I’m working with a self-hosted OpenSanctions Yente server and several custom datasets. I understand how statements work for the public OpenSanctions datasets using the API, but I’m unclear on the intended approach when it comes to custom datasets.
Any recommended patterns or best practices for exposing statement-level data from a custom dataset running on self-hosted Yente
If there’s existing documentation, examples, or design rationale around this that I’ve missed, I’d really appreciate being pointed in the right direction.
Thanks in advance — and thanks for all the work on OpenSanctions!

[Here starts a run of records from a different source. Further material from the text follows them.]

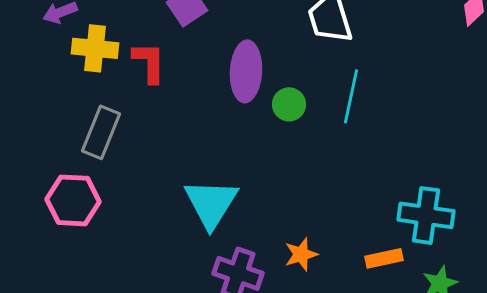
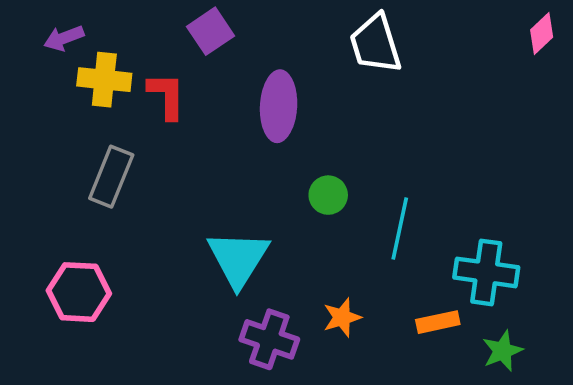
cyan line: (351, 96) -> (400, 229), moved
green circle: (289, 104) -> (328, 195), moved
pink hexagon: (73, 200) -> (79, 292), moved

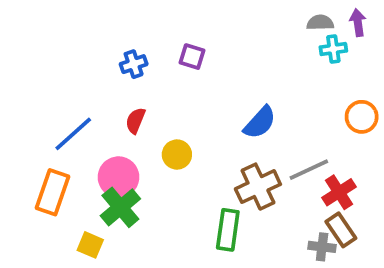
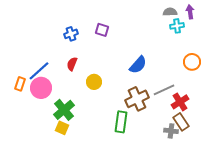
pink circle: (119, 177) -> (41, 88), moved
orange rectangle: (53, 192) -> (20, 84), moved, size x0.6
yellow square: (90, 245) -> (62, 128), moved

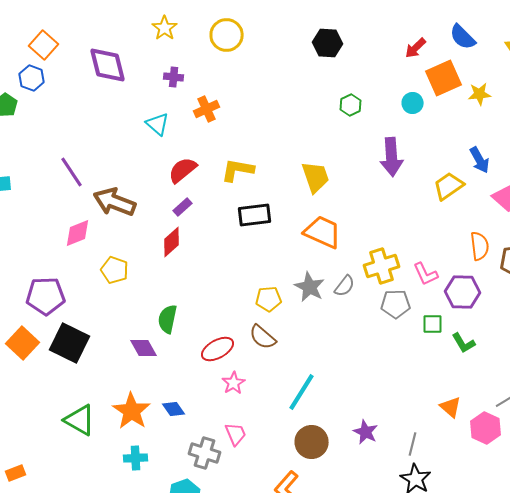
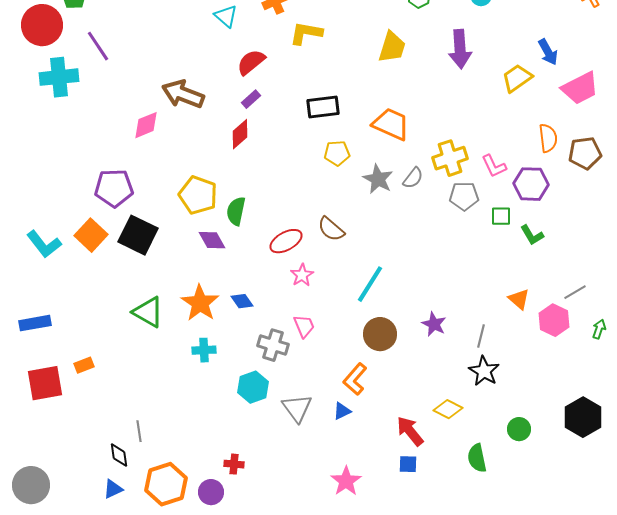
yellow L-shape: (238, 170) -> (306, 33), moved
purple line: (72, 172) -> (98, 46), moved
yellow trapezoid: (316, 177) -> (392, 47), moved, turned 36
yellow pentagon: (115, 270) -> (198, 195), moved, size x1.4
yellow pentagon: (269, 299) -> (337, 153), moved

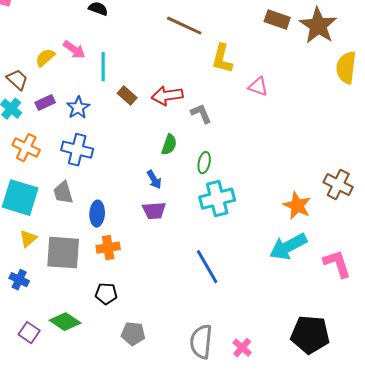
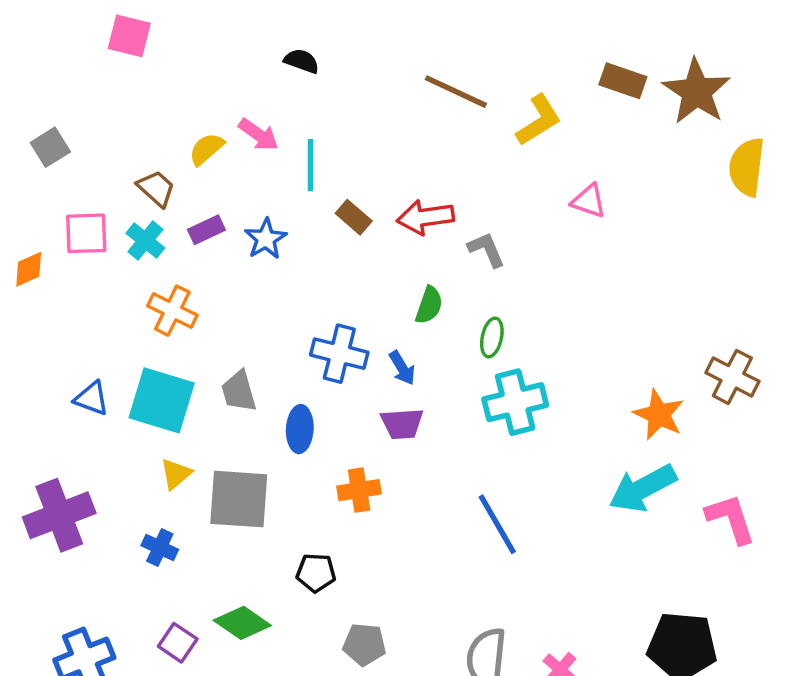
yellow L-shape: (222, 59) -> (539, 120), moved, turned -136
blue cross: (77, 150) -> (339, 354), moved
orange cross: (108, 248) -> (359, 490), moved

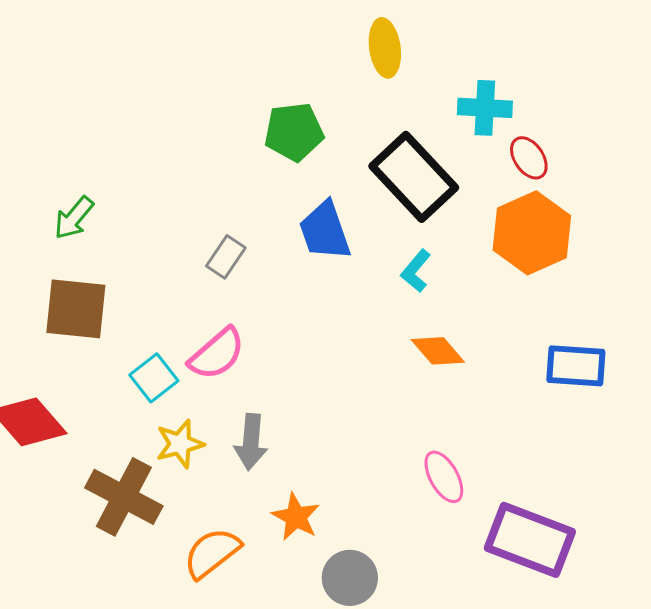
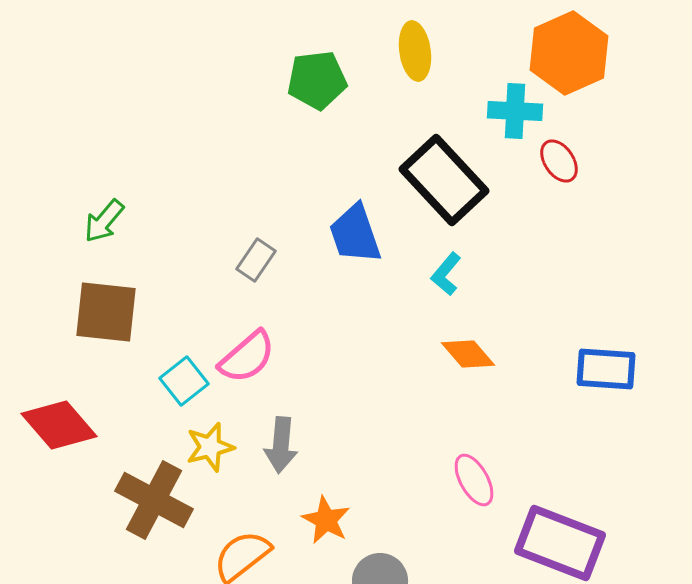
green pentagon: (294, 132) -> (317, 80), moved
orange hexagon: (532, 233) -> (569, 53), moved

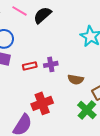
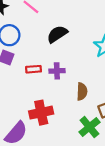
black semicircle: (42, 15) -> (57, 34), moved
brown semicircle: (76, 79) -> (82, 92), turned -105

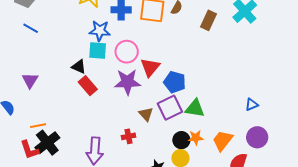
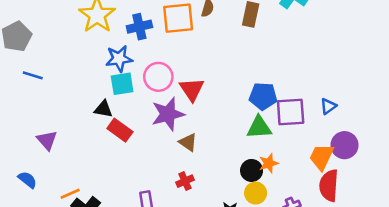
blue pentagon: (175, 82) -> (263, 96), moved
purple square: (170, 108) -> (291, 112), moved, turned 35
brown triangle: (146, 114) -> (188, 142), moved
orange trapezoid: (223, 141) -> (322, 157), moved

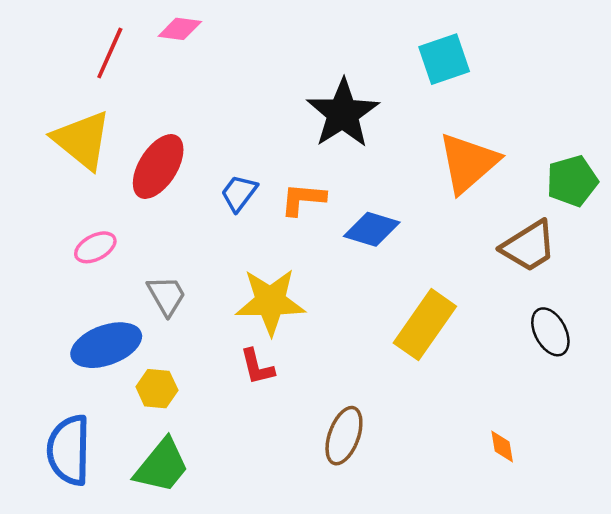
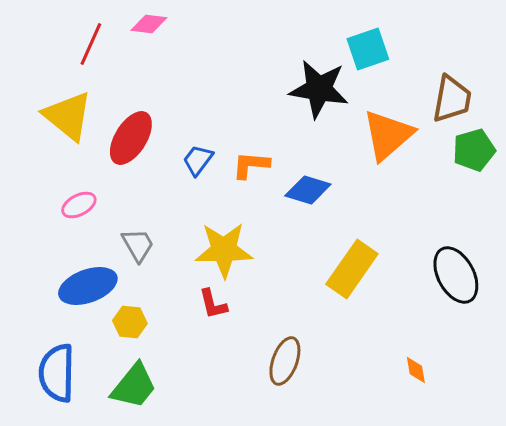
black star: (343, 113) -> (319, 89), moved, turned -30
brown trapezoid: (529, 246) -> (452, 99), moved, turned -48
black ellipse: (550, 332) -> (456, 275), size x1.4

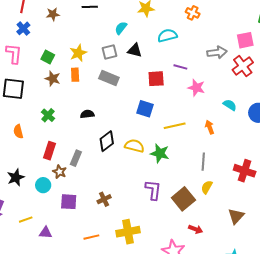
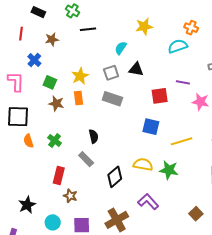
blue cross: (23, 28) -> (34, 60), moved
cyan semicircle: (167, 36) -> (178, 46), moved
black semicircle: (87, 114) -> (94, 136), turned 88
orange semicircle: (18, 131) -> (29, 141), moved
black diamond: (107, 141) -> (115, 177), moved
gray rectangle: (76, 158) -> (86, 159), moved, turned -63
cyan circle: (43, 185) -> (53, 222), moved
purple L-shape: (153, 190) -> (148, 202), moved, turned -45
brown cross: (104, 199) -> (117, 220), size x1.6
brown square: (183, 199) -> (196, 214), size x0.6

The very short of it is: yente doesn’t know about statement data. For doing what we usually want the self-hosted API to do (screen some entities, maybe do a search, traverse the knowledge graph), statement data seemed like overkill. Each release of the statements is 10GB and requires building an ad-hoc local graph store to really use. Of course, we’re now discovering things that would be nice to have in the API (like filtering properties in combined entities by source, or filtering names on language) - but a migration still seems like distant roadmap.
Regarding tools for building the statement data: the basic model is now in followthemoney.statement, but some of the tooling for building graphs out of lives in nomenklatura.store (we use the LevelDB implementation there).
As for the /statements API: it’s basically a SQL endpoint that runs against a table that our ETL jobs are pushing data into (see nomenklatura.db).